JPA Relationship

In this section, you will know about the jpa relationship. JPA supports the relationship between entities.

JPA Relationship

JPA Relationship

        

In this section, you will know about the jpa relationship. JPA supports the relationship between entities.

There are following types of relationship:

  1. One-to-one
  2. One-to-many
  3. Many-to-one
  4. Many-to-many
  5. Many-to-many Retrieve data

JPA relationships are not bi-directional. JPA annotations are added to define the relationship. If, you want to make a relationship bi-directional to use a special attribute.

  1. One-to-one: A OneToOne relation mapping to a single-value association to another entity. It has one-to-one multiplicity and infers the associated target entity from the type of the object being referenced.

    Use of the @OneToOne Annotation:
    1. Configure the fetch type to LAZY
    2. Configure the mapping to forbid null values (for non-primitive types) in case null values are inappropriate for your application
    3. Configure the associated target entity if it cannot be inferred from the type of the object being referenced
    4. Configure the operations that must be cascaded to the target of the association. For example, if the owning entity is removed, ensure that the target of the association is also removed
  2. One-to-many: JPA defines a OneToMany mapping for a many-valued association with one-to-many multiplicity.

    Use of the @OneToMany Annotation:
    1. Configure the fetch type to EAGER
    2. Configure the associated target entity because the Collection used is not defined using generics
    3. Configure the operations that must be cascaded to the target of the association: for example, if the owning entity is removed, ensure that the target of the association is also removed
    4. Configure the details of the join table used by TopLink JPA for uni-directional one-to-many relationships
  3. Many-to-one: JPA defines a ManyToOne mapping for a single-valued association to another entity class that has many-to-one multiplicity.

    Use the @ManyToOne Annotation to:
    1. Configure the fetch type to LAZY
    2. Configure the mapping to forbid null values (for non-primitive types) in case null values are inappropriate for your application
    3. Configure the associated target entity if it cannot be inferred from the type of the object being referenced
    4. Configure the operations that must be cascaded to the target of the association: for example, if the owning entity is removed, ensure that the target of the association is also removed
  4. Many-to-many: JPA defines a @ManyToMany mapping for a many-valued association with many-to-many multiplicity.

    Use of the @ManyToMany annotation:
    1. Declare the cardinality of the relationship
    2. Configure the fetch type to EAGER
    3. Configure the mapping to forbid null values (for non-primitive types) in case null values are inappropriate for your application
    4. Configure the associated target entity because the Collection used is not defined using generics
    5. Configure the operations that must be cascaded to the target of the association; for example, if the owning entity is removed, ensure that the target of the association is also removed

There are following types of cascade:

  1. CascadeType.PERSIST: When we persist and entity all the entities held in this field persist too.
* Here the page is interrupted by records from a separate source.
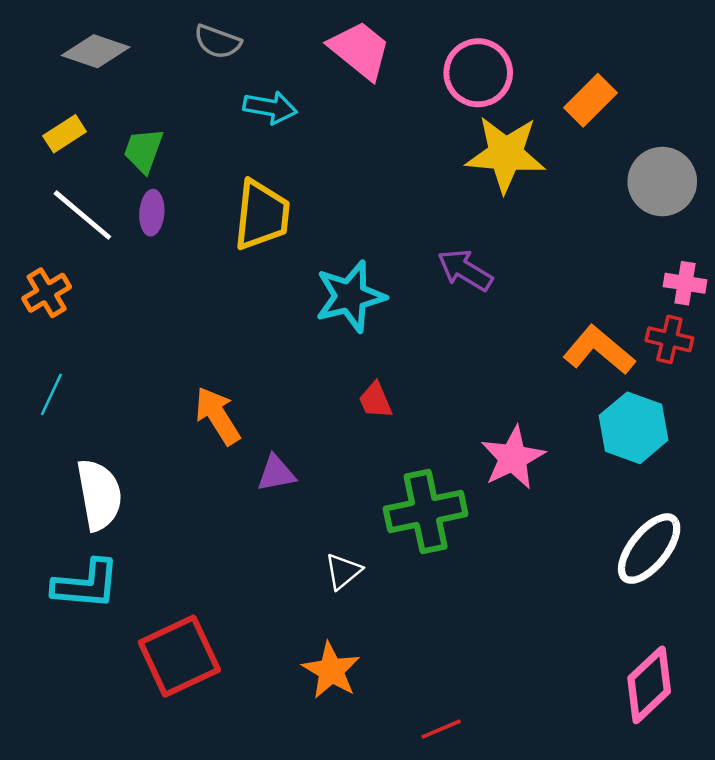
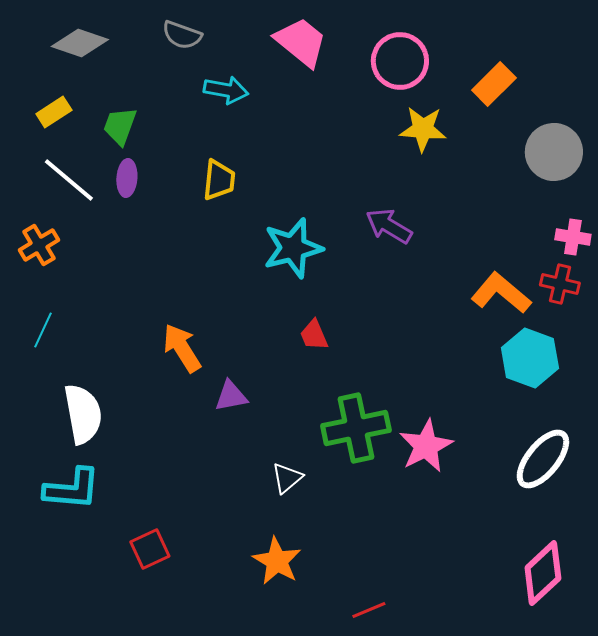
yellow star: (506, 154) -> (423, 129), size x0.7
yellow trapezoid: (262, 215) -> (219, 180), size x0.7
pink star: (513, 458) -> (426, 446), moved
red square: (179, 656) -> (150, 549), size x0.6

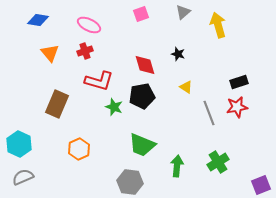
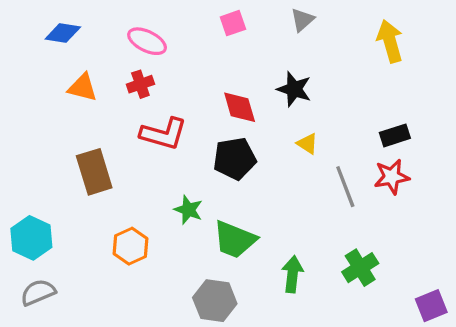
yellow arrow: (218, 25) -> (390, 41), moved
orange triangle: (50, 53) -> (83, 87), turned -36
black star: (178, 54) -> (294, 89), size x1.5
brown rectangle: (57, 104) -> (94, 172), turned -40
green star: (114, 107) -> (188, 210), moved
If you want to persist an entity and the fields dont use it fails.
  2. CascadeType.REMOVE: When we delete an entity all the entities held in this field delete too.
  3. CascadeType.REFRESH: When we refresh an entity all the entities held in this field refresh too.
  4. CascadeType.MERGE: When we merde an entity all the entities held in this flied merged too

The property cascade = CascadeType.ALL indicates that when we persist, remove, refresh or merge this entity all the entities held in this field would be persist, remove, delete or update.